The popularity of blueberries (Vaccinium corymbosum) has been rising worldwide, due to their nutritional bioactive compounds such as flavonoids, anthocyanins and polyphenols. These factors enhance the demand for fresh blueberries in the Czech market, which resulted in an increase of blueberry plantations in the Czech Republic.

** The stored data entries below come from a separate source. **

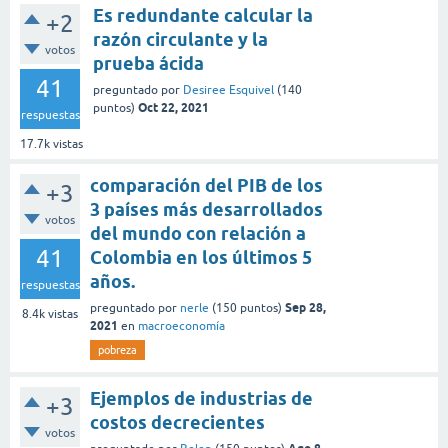
Es redundante calcular la
+2
razón circulante y la
votos
prueba ácida
41
preguntado
por
Desiree Esquivel
(
140
Oct 22, 2021
puntos)
respuestas
17.7k
vistas
comparación del PIB de los
+3
3 países más desarrollados
votos
del mundo con relación a
41
Colombia en los últimos 5
años.
respuestas
Sep 28,
preguntado
por
nerle
(
150
puntos)
8.4k
vistas
2021
en
macroeconomía
pobreza
Ejemplos de industrias de
+3
costos decrecientes
votos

In spring 2018, about 200,000 1-year-old blueberry plants originally from the Netherlands were planted on 47 ha in the South Moravian region. In September 2019, wilting of leaves and shoots, bark necrosis and dieback of the plant were observed. The occurrence of blueberry decline symptoms in the field was near 2% of the 5,000 observed plants which resulted in significant yield losses at the beginning of the production.

Scientists at Mendel University in Brno (Lednice, Czech Republic) have collected twenty shoots of symptomatic plants (one shoot from each plant, twenty plants in total). Nine isolates of Botryosphaeriaceae-like fungi were obtained from these twenty plants. Morphological and molecular analyses and pathogenicity tests confirmed that the causal agent was Lasiodiplodia theobromae.

“Blueberry decline caused by Botryosphaeriaceae spp. has already been described around the world, but to our knowledge, this is the first report of L. theobromae on blueberry in the Czech Republic,” the scientists concluded.